The industry standard is 200–300% of wholesale cost (a 3–4× multiplier). Entry-level wines typically carry a higher markup (300%), while premium bottles are marked up less (200%) to remain competitive. By-the-glass prices should recover the cost of the entire bottle in the first two glasses, making the remaining pours pure profit.
How often should I update my wine list?
At minimum, seasonally — spring/summer and autumn/winter rotations align with wine availability and cuisine changes. In practice, a digital wine list lets you update individual bottles as soon as stock runs out or a new vintage arrives, without reprinting anything. Set a quarterly review and make small changes throughout.

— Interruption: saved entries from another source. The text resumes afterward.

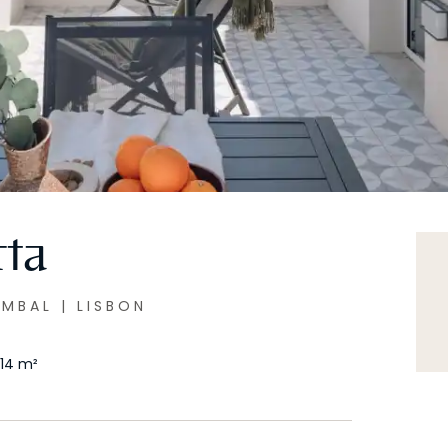
rta
OMBAL
|
LISBON
14
m²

Can I display food and wine pairings on a digital menu?
Yes. With a digital menu platform like TopFood App, you can add tasting notes and pairing suggestions directly to each wine entry. Guests see the pairing recommendation next to the dish — which nudges them toward an upsell without any pressure from staff.
Do I need a sommelier to create a restaurant wine list?
No. Most successful restaurant wine lists are built by owners or managers with a working knowledge of wine and their own menu. Focus on your cuisine type, include a mix of approachable and interesting options, and keep tasting notes in plain language. You can always consult a sommelier for a fine dining list — but for most restaurants, common sense and a few good supplier relationships are enough.